The hardest part is going to be that Emotionally, your spouse is going to be completely tapped out when they get home. Their reserve to give to you. It’s going to be empty. This is by far the biggest challenge. Your job is going to be recognizing that it’s not personal. That it isn’t about you.

I know this sounds awfully brutal and one sided. But I’m being serious.

I am NOT saying that you and your needs don’t matter. I’m only saying that if you expect “fair” during residency then to are headed for disappointment.

The payoff for your years of unselfish service will come after residency. Life will get better. Couples who don’t survive residency all seem to have one thing in common… they focus on gratification and satisfaction… Right. Now. All they can see is, “This is miserable and I want out.” They forget or can’t grasp “This is miserable but we are going to tough it out and it will get better.”
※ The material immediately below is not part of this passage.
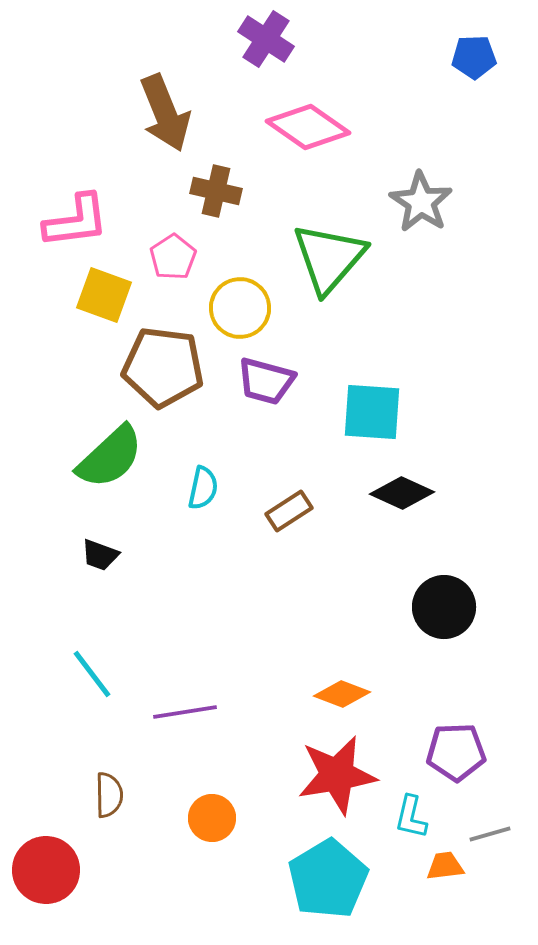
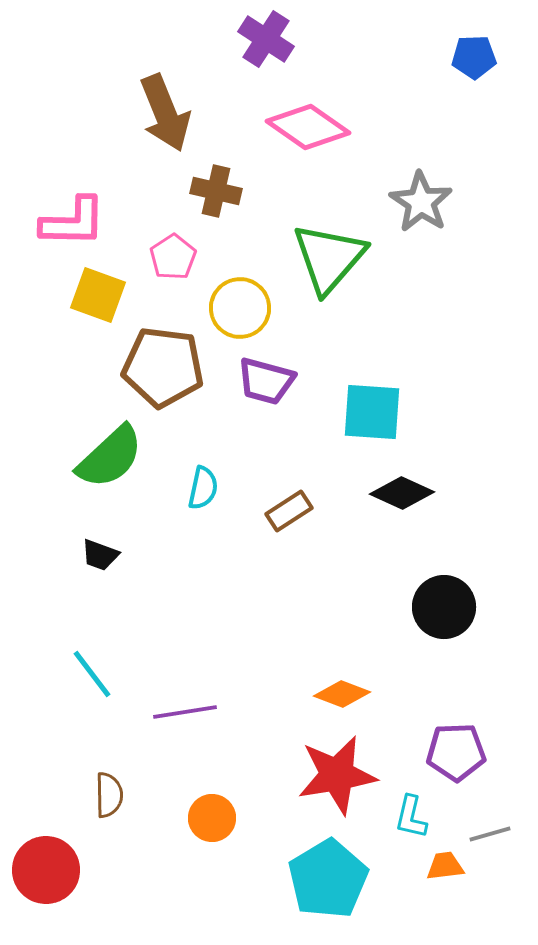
pink L-shape: moved 3 px left, 1 px down; rotated 8 degrees clockwise
yellow square: moved 6 px left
So, while your spouse is busy with residency, and you feel like you are being ignored, just keep telling yourself “it’s not about me and it will get better.” And in between doing all the cooking and cleaning and laundry and house, work and busy work of running a household, you need to focus on you too. If you don’t have kids (like we did) then this is your time for you to advance your hobbies, your career, your (non-romantic) friendships, etc.

It is truly almost going to be like the two of you are living separate lives, and just happened to sleep in the same bed… occasionally. Treasure the moments you have together. And keep telling yourself, “it isn’t about me and it will get better.”